Nic Ferrier nferrier at tapsellferrier.co.uk
Tue Jan 17 18:39:42 UTC 2006


Steve Dobson <steve at dobson.org> writes:

> I want the system to be I18n capable.  I want to get the locale info
> from the client's system when they connect so that I can server
> dates, number, etc... (as well as the text when I get the translations
> done) in the format for their locale.  i.e. The US gets it's broken
> date format, we get the proper one.
>
> So far I have done no I18n stuff in my code, I have tried some of the
> config on the applications server - nothing has done what I want.
>
> Q1: How do you configure Firefox to have a different locale?
>     (Couldn't find the menu option - is it a plugin, and if so
>      which one?)

You can use the modify-headers extension:

  https://addons.mozilla.org/extensions/moreinfo.php?id=967&application=firefox

to set any HTTP header you want including Accept-Language header.


> I have configured Mozilla to have a fr-fr locale (the only one
> configured) but when I make requests to Apache the access logs just show
> a en-US request.  Thus:
>     /1.1" 404 1018 "http://../..." "Mozilla/5.0 (X11; U; Linux i686; en-US; rv:1.6) Gecko/20040413 Debian/1.6-5"
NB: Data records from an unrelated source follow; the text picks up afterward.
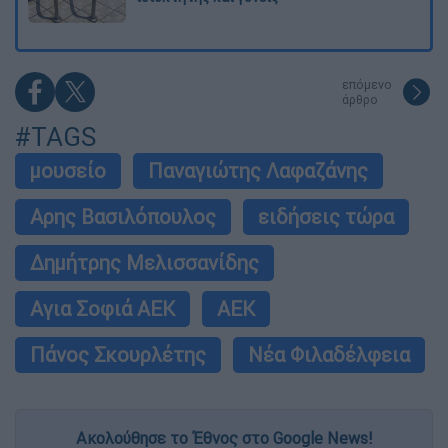
επόμενο
άρθρο
#TAGS
μουσείο
Παναγιώτης Λαφαζάνης
Αρης Βασιλόπουλος
ειδήσεις τώρα
Δημήτρης Μελισσανίδης
Αγια Σοφιά ΑΕΚ
ΑΕΚ
Πάνος Σκουρλέτης
Νέα Φιλαδέλφεια
Ακολούθησε το Έθνος στο Google News!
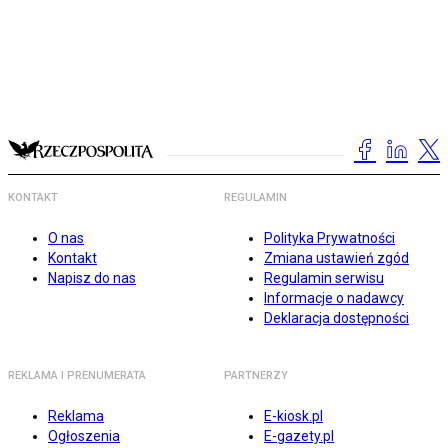
KONTAKT
REGULAMIN
O nas
Polityka Prywatności
Kontakt
Zmiana ustawień zgód
Napisz do nas
Regulamin serwisu
Informacje o nadawcy
Deklaracja dostępności
REKLAMA I PRENUMERATA
PARTNERZY
Reklama
E-kiosk.pl
Ogłoszenia
E-gazety.pl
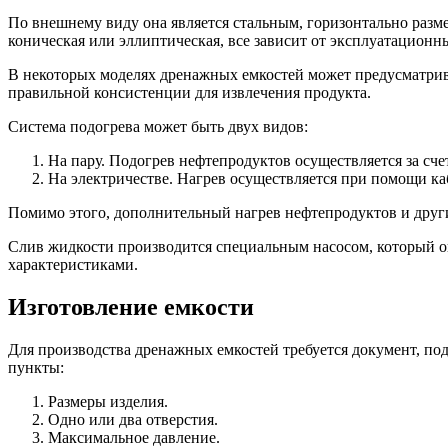
По внешнему виду она является стальным, горизонтально разм
коническая или эллиптическая, все зависит от эксплуатационн
В некоторых моделях дренажных емкостей может предусматрива
правильной консистенции для извлечения продукта.
Система подогрева может быть двух видов:
На пару. Подогрев нефтепродуктов осуществляется за сч
На электричестве. Нагрев осуществляется при помощи ка
Помимо этого, дополнительный нагрев нефтепродуктов и друг
Слив жидкости производится специальным насосом, который о
характеристиками.
Изготовление емкости
Для производства дренажных емкостей требуется документ, по
пункты:
Размеры изделия.
Одно или два отверстия.
Максимальное давление.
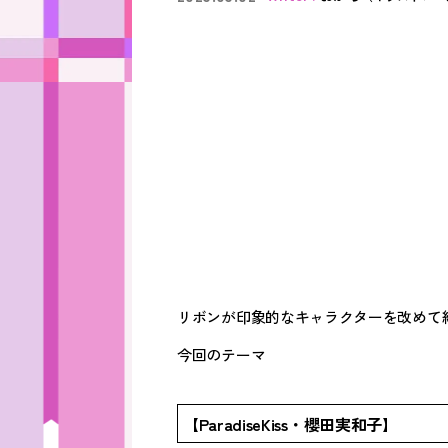
リボンが印象的なキャラクターを改めて
今回のテーマ
【ParadiseKiss・櫻田実和子】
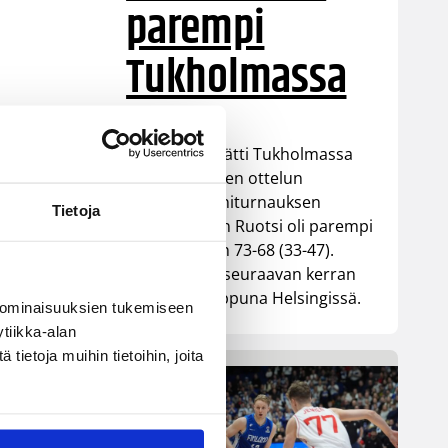
parempi
Tukholmassa
Susiladies päätti Tukholmassa
pelatun kahden ottelun
mittaisen miniturnauksen
Tietoja
tappioon, kun Ruotsi oli parempi
loppulukemin 73-68 (33-47).
Suomi pelaa seuraavan kerran
ensi viikonloppuna Helsingissä.
 ominaisuuksien tukemiseen
tiikka-alan
ietoja muihin tietoihin, joita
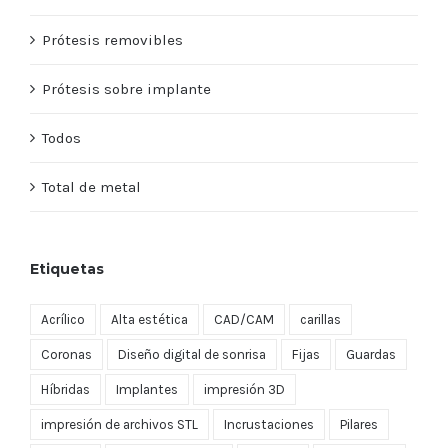
Prótesis removibles
Prótesis sobre implante
Todos
Total de metal
Etiquetas
Acrílico
Alta estética
CAD/CAM
carillas
Coronas
Diseño digital de sonrisa
Fijas
Guardas
Híbridas
Implantes
impresión 3D
impresión de archivos STL
Incrustaciones
Pilares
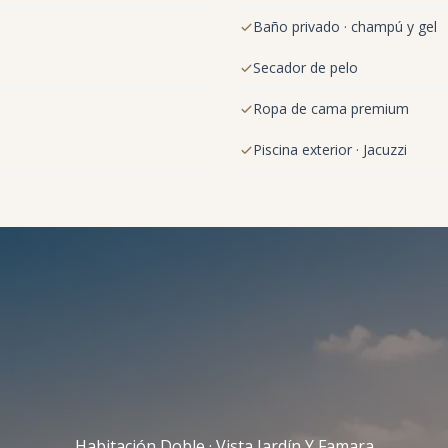
Baño privado · champú y gel
Secador de pelo
Ropa de cama premium
Piscina exterior · Jacuzzi
Habitación Doble · Vista Jardín Y Famara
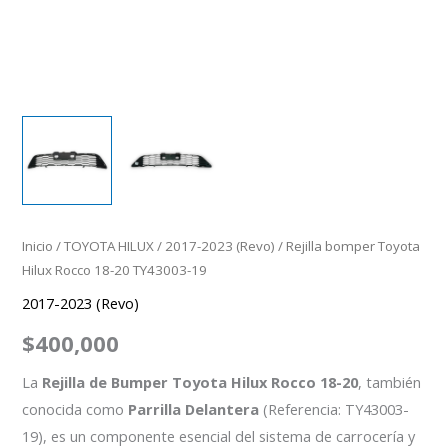
Inicio
/
TOYOTA HILUX
/
2017-2023 (Revo)
/ Rejilla bomper Toyota
Hilux Rocco 18-20 TY43003-19
2017-2023 (Revo)
$
400,000
La
Rejilla de Bumper Toyota Hilux Rocco 18-20
, también
conocida como
Parrilla Delantera
(Referencia: TY43003-
19), es un componente esencial del sistema de carrocería y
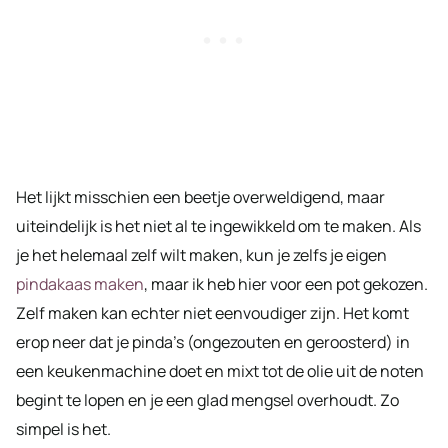
Het lijkt misschien een beetje overweldigend, maar
uiteindelijk is het niet al te ingewikkeld om te maken. Als
je het helemaal zelf wilt maken, kun je zelfs je eigen
pindakaas maken
, maar ik heb hier voor een pot gekozen.
Zelf maken kan echter niet eenvoudiger zijn. Het komt
erop neer dat je pinda’s (ongezouten en geroosterd) in
een keukenmachine doet en mixt tot de olie uit de noten
begint te lopen en je een glad mengsel overhoudt. Zo
simpel is het.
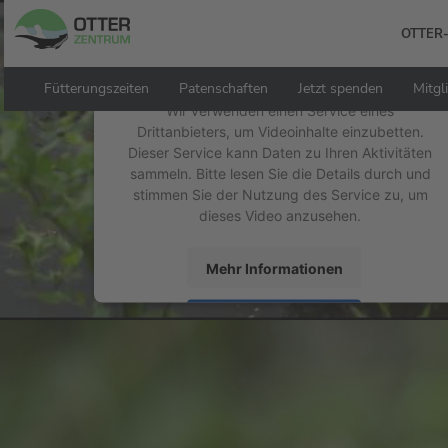
Zum
Hauptinhalt
OTTER
Wir benötigen Ihre Zustimmung, um den
springen
YouTube Video-Service zu laden!
Fütterungszeiten
Patenschaften
Jetzt spenden
Mitgl
Wir verwenden einen Service eines
Drittanbieters, um Videoinhalte einzubetten.
Dieser Service kann Daten zu Ihren Aktivitäten
sammeln. Bitte lesen Sie die Details durch und
stimmen Sie der Nutzung des Service zu, um
dieses Video anzusehen.
Mehr Informationen
Akzeptieren
powered by
Usercentrics Consent Management
Platform
&
eRecht24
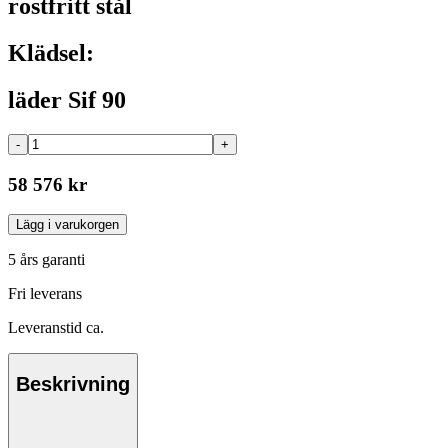
rostfritt stål
Klädsel:
läder Sif 90
-
+
58 576 kr
Lägg i varukorgen
5 års garanti
Fri leverans
Leveranstid ca.
Beskrivning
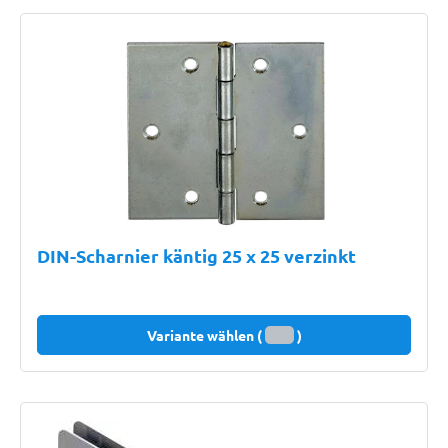
DIN-Scharnier käntig 25 x 25 verzinkt
Variante wählen (
)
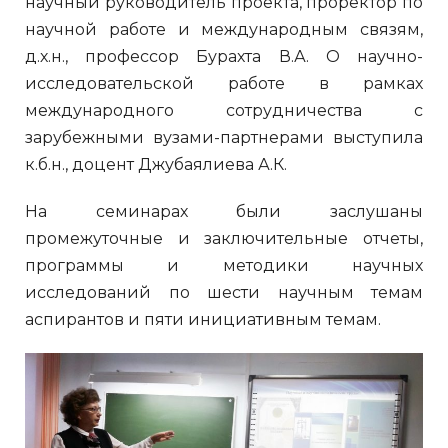
научный руководитель проекта, проректор по
научной работе и международным связям,
д.х.н., профессор Бурахта В.А. О научно-
исследовательской работе в рамках
международного сотрудничества с
зарубежными вузами-партнерами выступила
к.б.н., доцент Джубаялиева А.К.
На семинарах были заслушаны
промежуточные и заключительные отчеты,
программы и методики научных
исследований по шести научным темам
аспирантов и пяти инициативным темам.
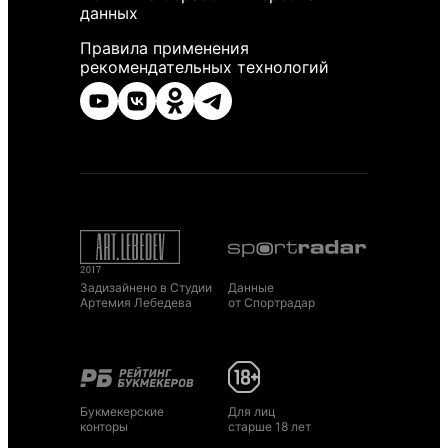
данных
Правила применения
рекомендательных технологий
Задизайнено в Студии
Данные
Артемия Лебедева
от Спортрадар
Букмекерские
Для лиц
конторы
старше 18 лет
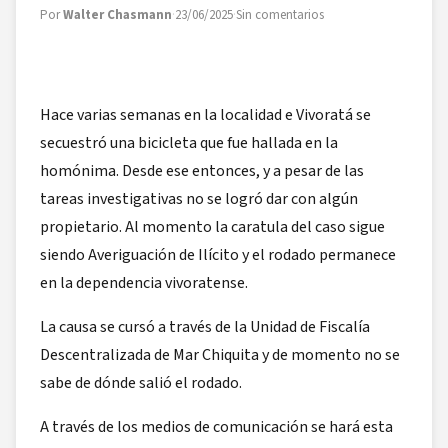
Por
Walter Chasmann
·
23/06/2025
·
Sin comentarios
Hace varias semanas en la localidad e Vivoratá se
secuestró una bicicleta que fue hallada en la
homónima. Desde ese entonces, y a pesar de las
tareas investigativas no se logró dar con algún
propietario. Al momento la caratula del caso sigue
siendo Averiguación de Ilícito y el rodado permanece
en la dependencia vivoratense.
La causa se cursó a través de la Unidad de Fiscalía
Descentralizada de Mar Chiquita y de momento no se
sabe de dónde salió el rodado.
A través de los medios de comunicación se hará esta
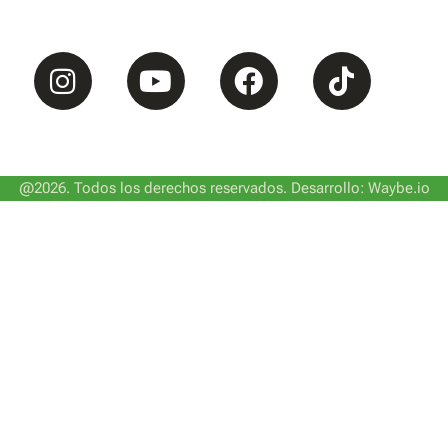
so
Política de Cookies
Política de Privacidad
Mapa 
@2026. Todos los derechos reservados. Desarrollo: Waybe.io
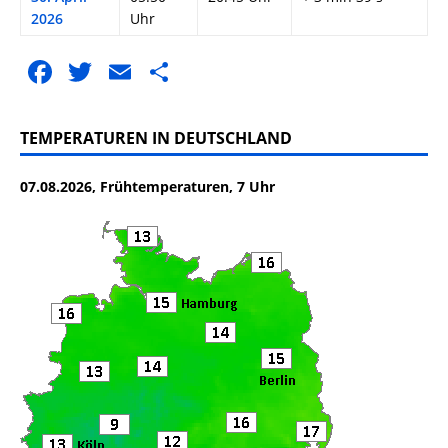
2026
Uhr
F
T
E
T
a
w
m
ei
c
it
ai
le
TEMPERATUREN IN DEUTSCHLAND
e
te
l
n
07.08.2026, Frühtemperaturen, 7 Uhr
b
r
o
o
k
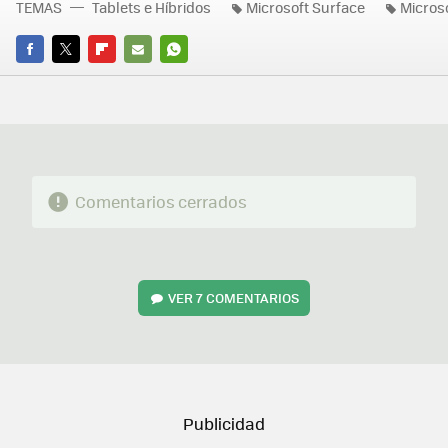
TEMAS
Tablets e Híbridos
Microsoft Surface
Micros
FACEBOOK
TWITTER
FLIPBOARD
E-
WHATSAPP
MAIL
Comentarios cerrados
VER
7 COMENTARIOS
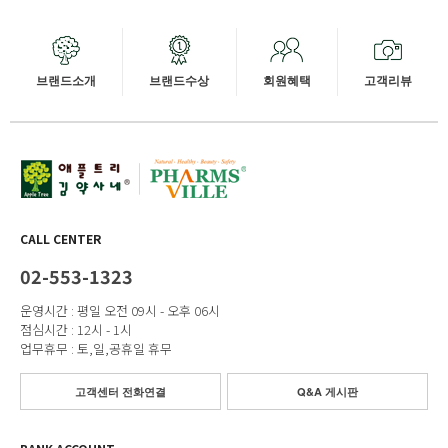
브랜드소개
브랜드수상
회원혜택
고객리뷰
CALL CENTER
02-553-1323
운영시간 : 평일 오전 09시 - 오후 06시
점심시간 : 12시 - 1시
업무휴무 : 토,일,공휴일 휴무
고객센터 전화연결
Q&A 게시판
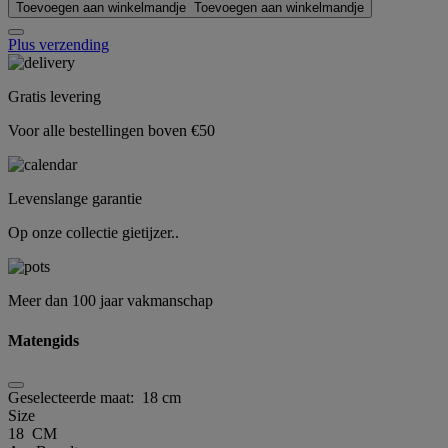
Toevoegen aan winkelmandje
Toevoegen aan winkelmandje
Plus verzending
Gratis levering
Voor alle bestellingen boven €50
Levenslange garantie
Op onze collectie gietijzer..
Meer dan 100 jaar vakmanschap
Matengids
Geselecteerde maat:
18 cm
Size
18 CM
That's the build of the UA. Not the locale.

i18n on the web is done with content arbitration, the Accept-***
HTTP headers.


> Q2: Why isn't Mozilla requesting a fr-fr page? Is there something I
> need to do in Apache2?  (Config of Apache is how it came from Debian
> except for my virtual hosts).

You need to set your accept language to French so you send the header:

  Accept-Language: fr

you can sniff the HTTP requests with ngrep to make sure moz is sending
what it should or just install the moz extension which allows you to
check headers (WebDeveloper).


> Q3: Is there something I need to do to get Apache to forward the
> locale on to the app server?

I don't think so... I think the Accept-Language header is passed
through and Java makes the call based on that.


> Q4: Anything else you think I should know?

Character encoding is also an issue. Solved with
Accept-encoding. Depends what locales you're dealing with.